While workers sitting in a physical office among their peers can ask for advice if they receive a suspicious email, when they’re sat home alone it can be easier to be caught out. The haphazard technology practices installed in the early days of the pandemic made that more complicated, as a single device could be used for work during the day and to keep the family entertained at night.
Rethinking HR
A wholesale employee re-education programme to make people aware of the risks of working from home is vital. This requires strong relationships between the CIO and chief human resources officer (CHRO).
“It’s not necessarily in my mind a distinct handoff between one team and the other in this new future of work,” says Jacky Cohen, vice president of people and culture at Topia. “We both have shared goals: the CIO wants to have the right technology in place for security and data protection, but also they want to enhance the employee experience. That makes IT’s job easier.”
Managing distributed workforces is a challenge, says Yvonne Wassenaar, chief executive of automation firm Puppet. “The extremes are much easier, what becomes hard is when there’s a blend,” she says. While the first wave of the pandemic brought chief marketing officers and CIOs together in an attempt to keep the business promoted and on an even keel, this “new normal” phase requires chief people officers, or HR, and CIOs to work together to shore up businesses’ working practices and their cyberdefences.
“There’s a real pull to bring CIOs and chief people officers together to rethink what’s possible with the advent of technology,” says Wassenaar.
Cohen is seeing stronger connections built between IT and HR departments in businesses. “I would hope there is already some sort of established foundation,” she says. “If there’s not, it’s just like building any relationship internally: you need to establish your shared goal and you need to build trust, and some of that takes time.

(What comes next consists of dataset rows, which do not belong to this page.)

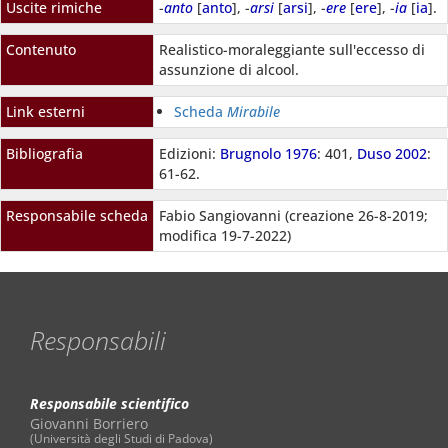
Uscite rimiche
-
anto
[
anto
], -
arsi
[
arsi
], -
ere
[
ere
], -
ia
[
ia
].
Contenuto
Realistico-moraleggiante sull'eccesso di
assunzione di alcool.
Link esterni
Scheda
Mirabile
Bibliografia
Edizioni:
Brugnolo 1976
: 401,
Duso 2002
:
61-62.
Responsabile scheda
Fabio Sangiovanni (creazione 26-8-2019;
modifica 19-7-2022)
Responsabili
Responsabile scientifico
Giovanni Borriero
(Università degli Studi di Padova)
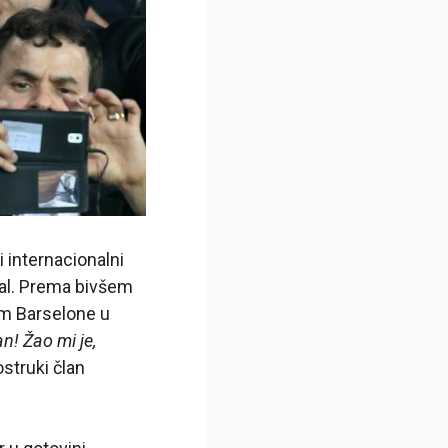
i internacionalni
mal. Prema bivšem
om Barselone u
n! Žao mi je,
ostruki član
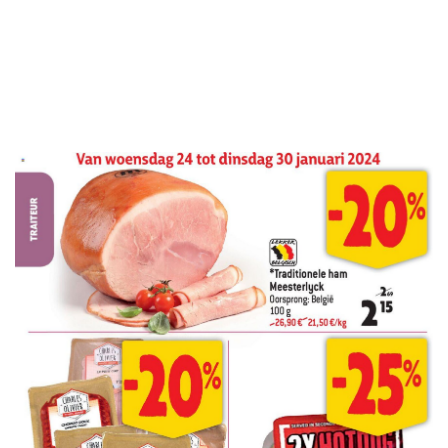
ADVERTENTIE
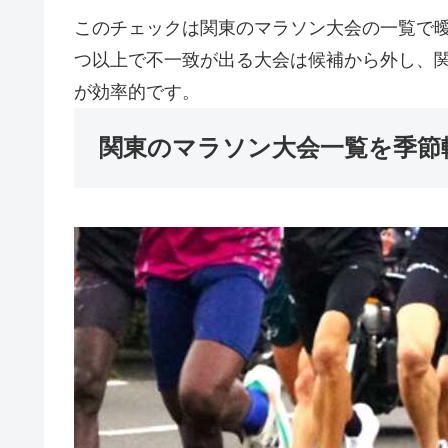
このチェックは関東のマラソン大会の一覧で
つ以上で不一致が出る大会は候補から外し、
が効率的です。
関東のマラソン大会一覧を季節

The foundation of any relationship is understanding each other’s business and understanding your motivations.”
That’s because the office and ways of working are changing significantly. Workplaces are likely to act more as social hubs that people dip in and out of. That requires technology and HR to more carefully dovetail together in pursuit of the shared goal of business prosperity and making workplaces welcoming, even if they’re accessed remotely.
“The experience of the pandemic has shown us we don’t need to be at a traditional workplace environment to do our best work,” says Jon Grainger, CIO at law firm Slater and Gordon.
Onboarding new staff
A major challenge that requires HR staff and IT staff to work together is the way in which new arrivals to businesses are brought on board during the pandemic. One of the benefits of the new way of working is it allows companies to be braver in who and how they hire. “It opens up a more diverse pool of talent where location is no longer the prerequisite to opportunities,” says Grainger. But ensuring recruits feel part of the team is difficult.
“That begins right at the start of the employee life cycle. How do you onboard colleagues and develop a culture with employees? How do you make sure they have the right facilities and right access to equipment, having potentially not met another person in their business face to face? This gives up lots of different challenges as well,” says Charlie Knox, director of product and solutions at “people solutions” firm SD Worx.
One of the main aggravators of employee disengagement is poor IT: if people feel they aren’t technologically supported to do their job, they quickly decide to stop engaging with the work they’re set. For that reason, IT and HR need to not just co-exist, but to build upon each other’s work, to improve the employee experience.
This doesn’t mean micromanaging employees, though; it’s vital to give them support, but not to be overbearing. Instead, trusting workers, while giving them the information they need to keep themselves and the organisation safe while working online, is important.
SD Worx had to increase the proportion of its IT systems available online 24/7, says Knox. “We’re increasingly seeing systems move into cloud technology,” he says. But with this, organisations are seeing massive shifts in the way they work. HR and CIOs need to collaborate to ensure employees feel well supported in tackling new processes. “As an organisation, we rolled out to all our employees an improved security awareness training,” Knox explains.
“It starts with awareness and then you start to implement controls, both from a technical perspective to help you with data leakage, making sure you can monitor and configure your systems from moving out of your safe boundaries, and prevent things from moving onto USB sticks.”
Successful collaboration between CIOs and HR is essential in the long run and, apart from numerous other business benefits, will avoid IT chaos.